Los MASC son mecanismos extrajudiciales diseñados para resolver conflictos sin necesidad de acudir a un tribunal. Estas herramientas permiten que las partes implicadas, con el acompañamiento de profesionales cualificados y actuando de buena fe, busquen juntas una solución pactada que atienda a sus intereses.
Se sitúan como una vía intermedia entre la conciliación y el arbitraje, funcionando como un espacio de negociación estructurada. Su principal ventaja es evitar la vía judicial, lo que significa menos costes, menor tiempo de resolución y menor confrontación.
¿En qué asuntos se aplican?
Los MASC afectan a una amplia gama de conflictos en el ámbito civil y mercantil, como por ejemplo: Asuntos de familia (custodia, separaciones, pensiones), Reclamaciones por morosidad, Herencias y testamentarías, Conflictos sobre servidumbres o lindes, Incumplimientos contractuales entre empresas o particulares.
Obligación previa al juicio
Vicente Holgueras aclara que, desde la fecha mencionada, es obligatorio acreditar que se ha intentado una solución mediante un MASC antes de iniciar un procedimiento judicial, salvo en algunos casos excepcionales.
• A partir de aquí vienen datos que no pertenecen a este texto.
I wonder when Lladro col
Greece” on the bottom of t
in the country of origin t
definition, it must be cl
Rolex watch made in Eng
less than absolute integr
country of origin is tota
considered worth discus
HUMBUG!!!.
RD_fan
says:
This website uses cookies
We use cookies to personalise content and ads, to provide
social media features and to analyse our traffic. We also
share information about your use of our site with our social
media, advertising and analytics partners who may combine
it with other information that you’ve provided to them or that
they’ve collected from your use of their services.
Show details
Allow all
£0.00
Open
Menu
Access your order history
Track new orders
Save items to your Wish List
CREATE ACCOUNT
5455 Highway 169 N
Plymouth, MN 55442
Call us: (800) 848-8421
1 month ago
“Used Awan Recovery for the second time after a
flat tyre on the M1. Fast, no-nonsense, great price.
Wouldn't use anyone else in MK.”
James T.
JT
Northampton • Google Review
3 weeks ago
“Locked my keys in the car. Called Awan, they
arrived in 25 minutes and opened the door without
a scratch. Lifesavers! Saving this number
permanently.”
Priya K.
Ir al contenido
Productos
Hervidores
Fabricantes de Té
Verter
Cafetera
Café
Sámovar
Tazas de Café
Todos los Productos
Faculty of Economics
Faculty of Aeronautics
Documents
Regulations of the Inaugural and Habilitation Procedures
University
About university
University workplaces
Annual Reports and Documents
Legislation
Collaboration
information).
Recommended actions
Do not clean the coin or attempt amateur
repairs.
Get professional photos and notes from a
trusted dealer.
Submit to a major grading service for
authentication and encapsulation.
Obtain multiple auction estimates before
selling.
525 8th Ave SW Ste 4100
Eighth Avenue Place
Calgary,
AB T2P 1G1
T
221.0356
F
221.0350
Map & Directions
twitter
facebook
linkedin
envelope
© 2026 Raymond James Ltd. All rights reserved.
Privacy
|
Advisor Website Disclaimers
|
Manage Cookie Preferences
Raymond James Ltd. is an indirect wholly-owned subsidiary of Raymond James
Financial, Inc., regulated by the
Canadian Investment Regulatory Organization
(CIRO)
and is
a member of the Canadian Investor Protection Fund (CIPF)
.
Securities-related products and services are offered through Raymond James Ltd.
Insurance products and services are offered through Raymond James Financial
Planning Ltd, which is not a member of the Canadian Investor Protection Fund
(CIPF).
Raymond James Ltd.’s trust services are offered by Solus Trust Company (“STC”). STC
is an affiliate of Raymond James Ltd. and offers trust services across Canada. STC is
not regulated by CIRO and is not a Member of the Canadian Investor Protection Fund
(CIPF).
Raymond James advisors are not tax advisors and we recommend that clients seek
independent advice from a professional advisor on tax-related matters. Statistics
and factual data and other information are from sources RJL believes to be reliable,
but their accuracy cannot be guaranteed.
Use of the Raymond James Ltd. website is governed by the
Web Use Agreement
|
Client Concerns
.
“Para poder poner posteriormente una demanda, tienes que acreditar que, previamente, se ha intentado ese acuerdo entre las partes. Es muy similar a lo que ocurría con el acto de conciliación en el ámbito laboral”, explica Holgueras.
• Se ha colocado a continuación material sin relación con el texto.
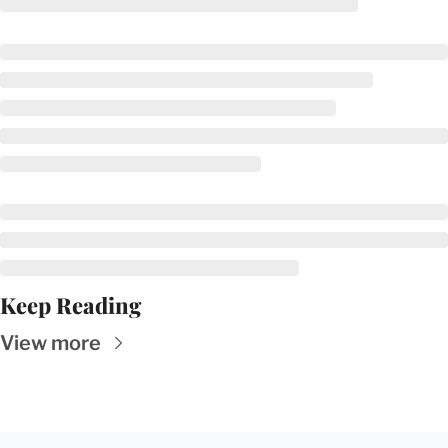
Keep Reading
View more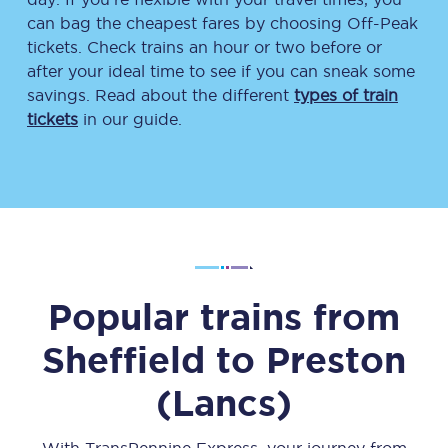
can bag the cheapest fares by choosing Off-Peak
tickets. Check trains an hour or two before or
after your ideal time to see if you can sneak some
savings. Read about the different
types of train
tickets
in our guide.
Popular trains from
Sheffield
to
Preston
(Lancs)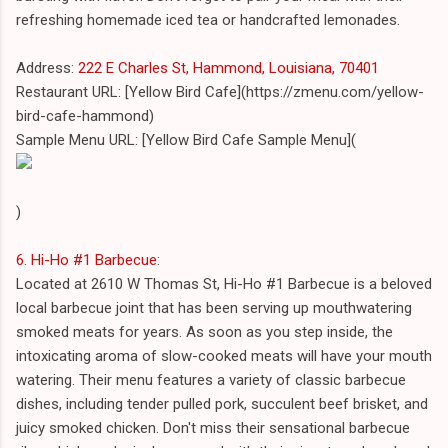
refreshing homemade iced tea or handcrafted lemonades.
Address:
222 E Charles St, Hammond, Louisiana, 70401
Restaurant URL: [Yellow Bird Cafe](https://zmenu.com/yellow-
bird-cafe-hammond)
Sample Menu URL: [Yellow Bird Cafe Sample Menu](
)
6. Hi-Ho #1 Barbecue
:
Located at 2610 W Thomas St, Hi-Ho #1 Barbecue is a beloved
local barbecue joint that has been serving up mouthwatering
smoked meats for years. As soon as you step inside, the
intoxicating aroma of slow-cooked meats will have your mouth
watering. Their menu features a variety of classic barbecue
dishes, including tender pulled pork, succulent beef brisket, and
juicy smoked chicken. Don't miss their sensational barbecue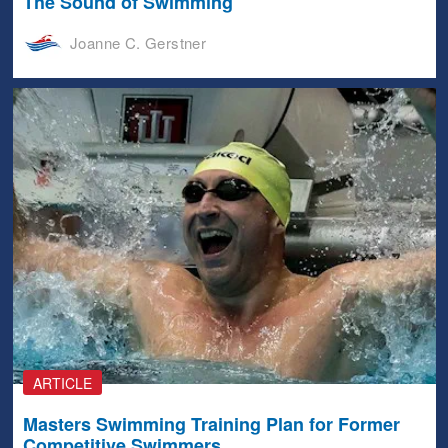
The Sound of Swimming
Joanne C. Gerstner
ARTICLE
Masters Swimming Training Plan for Former
Competitive Swimmers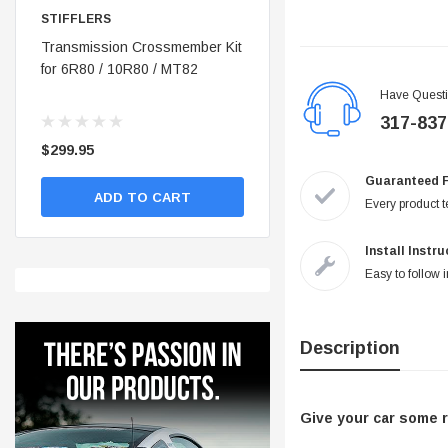
STIFFLERS
STIFFLERS
nt
Transmission Crossmember Kit
Stifflers Shop Banner (48x24)
for 6R80 / 10R80 / MT82
Have Quest
317-837
$299.95
$19.95
Guaranteed 
ADD TO CART
ADD TO CART
Every product te
Install Instr
Easy to follow i
Description
Give your car some r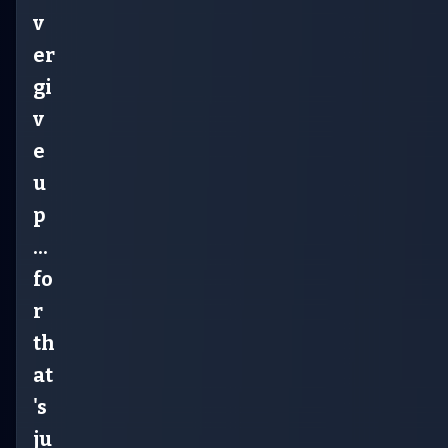
v
er
gi
v
e
u
p
...
fo
r
th
at
's
ju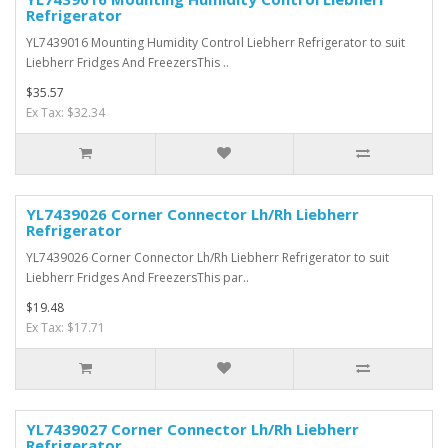
Refrigerator
YL7439016 Mounting Humidity Control Liebherr Refrigerator to suit
Liebherr Fridges And FreezersThis ..
$35.57
Ex Tax: $32.34
YL7439026 Corner Connector Lh/Rh Liebherr
Refrigerator
YL7439026 Corner Connector Lh/Rh Liebherr Refrigerator to suit
Liebherr Fridges And FreezersThis par..
$19.48
Ex Tax: $17.71
YL7439027 Corner Connector Lh/Rh Liebherr
Refrigerator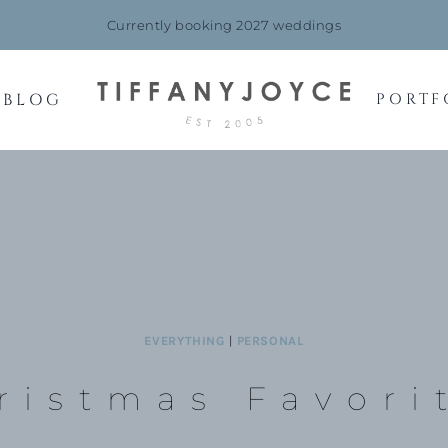
Currently booking 2027 weddings
BLOG
PORTF
EVERYTHING
|
PERSONAL
ristmas Favori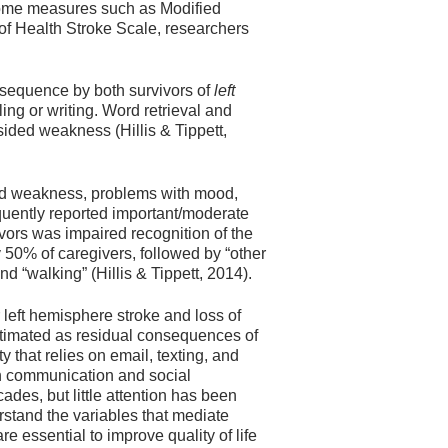
tcome measures such as Modified
 of Health Stroke Scale, researchers
nsequence by both survivors of
left
ling or writing. Word retrieval and
ided weakness (Hillis & Tippett,
ided weakness, problems with mood,
quently reported important/moderate
vors was impaired recognition of the
y 50% of caregivers, followed by “other
d “walking” (Hillis & Tippett, 2014).
r left hemisphere stroke and loss of
stimated as residual consequences of
that relies on email, texting, and
n communication and social
ades, but little attention has been
erstand the variables that mediate
re essential to improve quality of life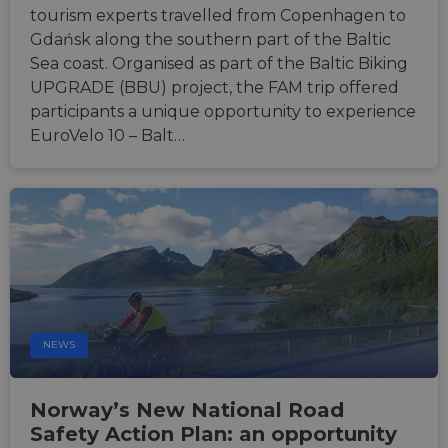
report
tourism experts travelled from Copenhagen to
the us
their 
Gdańsk along the southern part of the Baltic
__cf_bm
29
This c
Cloudflare Inc.
Sea coast. Organised as part of the Baltic Biking
minutes
used t
.gleam.io
UPGRADE (BBU) project, the FAM trip offered
44
distin
seconds
betwe
participants a unique opportunity to experience
human
bots. T
EuroVelo 10 – Balt…
benefi
the we
in ord
make 
report
the us
their 
AWSALBCORS
1 week
For
Amazon.com Inc.
conti
analytics.sitewit.com
sticki
suppor
CORS 
cases 
the
NEWS
Chro
updat
are cr
additi
Norway’s New National Road
sticki
cookie
Safety Action Plan: an opportunity
each o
¿Qué cambia para las partes?
Este nuevo requisito introduce una fase previa obligatoria, pero también potencialmente beneficiosapara las partes involucradas: Ahorro de tiempo y costes judiciales, Mayor control sobre el resultado del conflicto, Mejora de las relaciones personales o comerciales, Reducción del colapso en los juzgados
La experiencia del ámbito laboral demuestra que muchos conflictos se resolvían con éxito durante el acto de conciliación. El objetivo es trasladar esa misma eficacia a los conflictos civiles y mercantiles, buscando acuerdos voluntarios y satisfactorios sin necesidad de sentencia judicial.